The target-setting protocol for members of the UN-convened Net-Zero Asset Owner Alliance (NZAOA) has been expanded to cover infrastructure, with “first steps towards sovereign debt” also set out.

Under the inaugural framework, Alliance members needed to set targets across listed equity, publicly traded corporate bonds and real estate assets.

The Alliance now counts 69 members, including many major European pension funds. They commit to cutting financed emissions to net-zero by 2050 and to publish interim targets on a five-year cycle. They have 12 months from joining to do so.

The second edition of the protocol, which was subject to public consultation and released today, recommends that members initially set emissions reduction targets on infrastructure assets in carbon intensive sectors and where they have more than 20% ownership or a board seat.

The target-setting scheme for infrastructure is based on the carbon accounting framework for project finance laid out by the Partnership for Carbon Accounting Financials, with members supposed to set targets for owned emissions via equity and debt.

Sovereign debt, meanwhile, has been added to the protocol for emission accounting, but not yet for target-setting, according to the NZAOA.
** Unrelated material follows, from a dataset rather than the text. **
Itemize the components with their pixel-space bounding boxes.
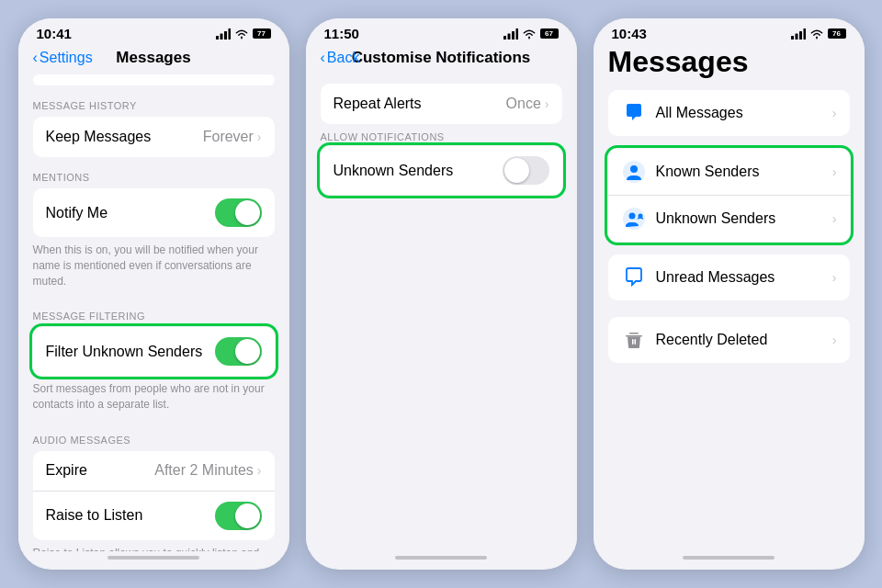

In the foreword to the new framework, Günther Thallinger, board member of Allianz SE and chair of the Alliance, said the 2022 Protocol was “more direct on the actions members must undertake to enable a real-economy transition towards a 1.5°C pathway in line with the ‘no or limited’ overshoot scenarios of the Intergovernmental Panel on Climate Change (IPCC)”.

Financed emissions at least halved by 2030

Thallinger identified two significant areas in addition to the aforementioned asset class expansion.

One was that ambitions to reduce portfolio emissions had been “enhanced” and were now aligned with the scenarios underlying the latest IPCC report.

“Paths to 2030 have to be defined within a reduction range of -49% to -65% compared to the base year 2020,” Thallinger wrote.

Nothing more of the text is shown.